-
Notifications
You must be signed in to change notification settings - Fork 317
Description
In DTFx.Core, the method RenewTaskOrchestrationWorkItemLockAsync is used to ensure a given worker maintains exclusivity over a given partition message. For example, in the Azure Storage backend, this messages renews the "message visibility timeout" so that the message does not get dequeued again, or at least until the visibility timeout expires.
This renewal flow is invoked when the message is being processed, which has a very specific meaning: we have not exceeded the "maxConcurrentOrchestrations" / "maxConcurrentActivities" limit, and therefore have enough capacity to process more messages.

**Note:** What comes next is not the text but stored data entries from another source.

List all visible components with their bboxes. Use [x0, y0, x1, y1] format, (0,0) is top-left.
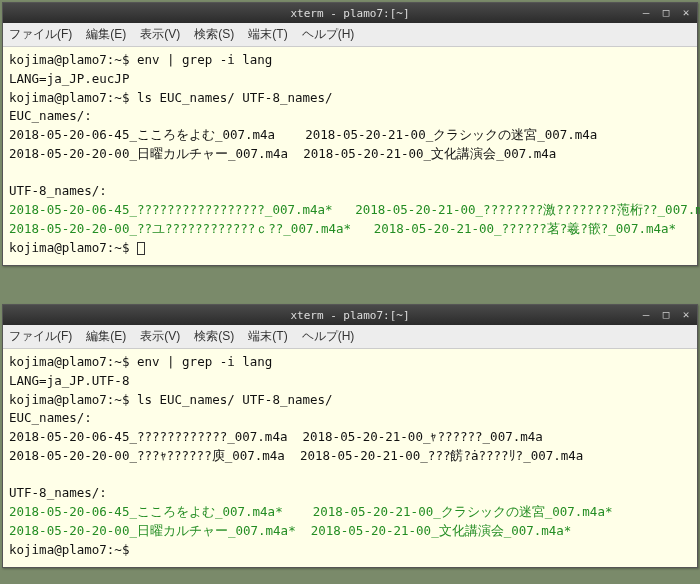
- window-title: xterm - plamo7:[~]: [290, 7, 409, 20]
- menu-file[interactable]: ファイル(F): [9, 328, 72, 345]
- menu-bar: ファイル(F) 編集(E) 表示(V) 検索(S) 端末(T) ヘルプ(H): [3, 325, 697, 349]
- file-entry-exec: 2018-05-20-06-45_こころをよむ_007.m4a*: [9, 504, 313, 519]
- file-entry: 2018-05-20-21-00_ｬ??????_007.m4a: [303, 429, 543, 444]
- file-entry-exec: 2018-05-20-06-45_?????????????????_007.m…: [9, 202, 355, 217]
- file-entry: 2018-05-20-21-00_クラシックの迷宮_007.m4a: [305, 127, 597, 142]
- output-lang: LANG=ja_JP.UTF-8: [9, 373, 129, 388]
- file-entry: 2018-05-20-20-00_???ｬ??????庾_007.m4a: [9, 448, 300, 463]
- file-entry: 2018-05-20-21-00_???餝?ȧ????ﾘ?_007.m4a: [300, 448, 583, 463]
- prompt: kojima@plamo7:~$: [9, 542, 137, 557]
- output-lang: LANG=ja_JP.eucJP: [9, 71, 129, 86]
- file-entry-exec: 2018-05-20-21-00_クラシックの迷宮_007.m4a*: [313, 504, 613, 519]
- euc-header: EUC_names/:: [9, 410, 92, 425]
- menu-edit[interactable]: 編集(E): [86, 328, 126, 345]
- minimize-icon[interactable]: –: [639, 308, 653, 322]
- xterm-window-2: xterm - plamo7:[~] – □ ✕ ファイル(F) 編集(E) 表…: [2, 304, 698, 568]
- prompt: kojima@plamo7:~$: [9, 240, 137, 255]
- close-icon[interactable]: ✕: [679, 6, 693, 20]
- file-entry: 2018-05-20-06-45_こころをよむ_007.m4a: [9, 127, 305, 142]
- euc-header: EUC_names/:: [9, 108, 92, 123]
- cmd-ls: ls EUC_names/ UTF-8_names/: [137, 392, 333, 407]
- blank-line: [9, 467, 17, 482]
- file-entry: 2018-05-20-06-45_????????????_007.m4a: [9, 429, 303, 444]
- menu-edit[interactable]: 編集(E): [86, 26, 126, 43]
- utf-header: UTF-8_names/:: [9, 183, 107, 198]
- utf-header: UTF-8_names/:: [9, 485, 107, 500]
- terminal-output[interactable]: kojima@plamo7:~$ env | grep -i lang LANG…: [3, 349, 697, 567]
- prompt: kojima@plamo7:~$: [9, 392, 137, 407]
- menu-bar: ファイル(F) 編集(E) 表示(V) 検索(S) 端末(T) ヘルプ(H): [3, 23, 697, 47]
- maximize-icon[interactable]: □: [659, 6, 673, 20]
- menu-help[interactable]: ヘルプ(H): [302, 26, 355, 43]
- file-entry-exec: 2018-05-20-21-00_????????激????????萢桁??_0…: [355, 202, 700, 217]
- menu-help[interactable]: ヘルプ(H): [302, 328, 355, 345]
- window-title: xterm - plamo7:[~]: [290, 309, 409, 322]
- file-entry-exec: 2018-05-20-21-00_??????茗?羲?篏?_007.m4a*: [374, 221, 676, 236]
- titlebar[interactable]: xterm - plamo7:[~] – □ ✕: [3, 305, 697, 325]
- menu-terminal[interactable]: 端末(T): [248, 26, 287, 43]
- menu-search[interactable]: 検索(S): [194, 26, 234, 43]
- menu-terminal[interactable]: 端末(T): [248, 328, 287, 345]
- cmd-ls: ls EUC_names/ UTF-8_names/: [137, 90, 333, 105]
- file-entry: 2018-05-20-21-00_文化講演会_007.m4a: [303, 146, 556, 161]
- close-icon[interactable]: ✕: [679, 308, 693, 322]
- minimize-icon[interactable]: –: [639, 6, 653, 20]
- prompt: kojima@plamo7:~$: [9, 354, 137, 369]
- window-buttons: – □ ✕: [639, 6, 693, 20]
- cmd-env: env | grep -i lang: [137, 354, 272, 369]
- prompt: kojima@plamo7:~$: [9, 52, 137, 67]
- blank-line: [9, 165, 17, 180]
- menu-view[interactable]: 表示(V): [140, 328, 180, 345]
- menu-file[interactable]: ファイル(F): [9, 26, 72, 43]
- titlebar[interactable]: xterm - plamo7:[~] – □ ✕: [3, 3, 697, 23]
- menu-search[interactable]: 検索(S): [194, 328, 234, 345]
- maximize-icon[interactable]: □: [659, 308, 673, 322]
- cmd-env: env | grep -i lang: [137, 52, 272, 67]
- menu-view[interactable]: 表示(V): [140, 26, 180, 43]
- file-entry-exec: 2018-05-20-20-00_日曜カルチャー_007.m4a*: [9, 523, 311, 538]
- cursor-icon: [137, 242, 145, 255]
- prompt: kojima@plamo7:~$: [9, 90, 137, 105]
- file-entry: 2018-05-20-20-00_日曜カルチャー_007.m4a: [9, 146, 303, 161]
- window-buttons: – □ ✕: [639, 308, 693, 322]
- xterm-window-1: xterm - plamo7:[~] – □ ✕ ファイル(F) 編集(E) 表…: [2, 2, 698, 266]
- terminal-output[interactable]: kojima@plamo7:~$ env | grep -i lang LANG…: [3, 47, 697, 265]
- file-entry-exec: 2018-05-20-21-00_文化講演会_007.m4a*: [311, 523, 572, 538]
- file-entry-exec: 2018-05-20-20-00_??ユ????????????ｃ??_007.…: [9, 221, 374, 236]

This means that a message may be received by a given worker, but not become processable for a long time if the active orchestrators/activities match their "max concurrent" settings and are long-running. In that time, since we're not actively extending the message's visibilityTimeout, it is possible for the message to become visible again (possibly being dequeued by the same worker that already has that message!), therefore changing it's popReceipt, which in turn prevents us from successfully processing the copy of the message with the old popReceipt. This can lead to a cascade of errors.
I believe framework-level fix to this is to start renewing messages as soon as they're fetched/received, not just when they're being processed. This may require some refactoring in DTFx.Core's WorkItemDispatcher class, so it needs to be done with care.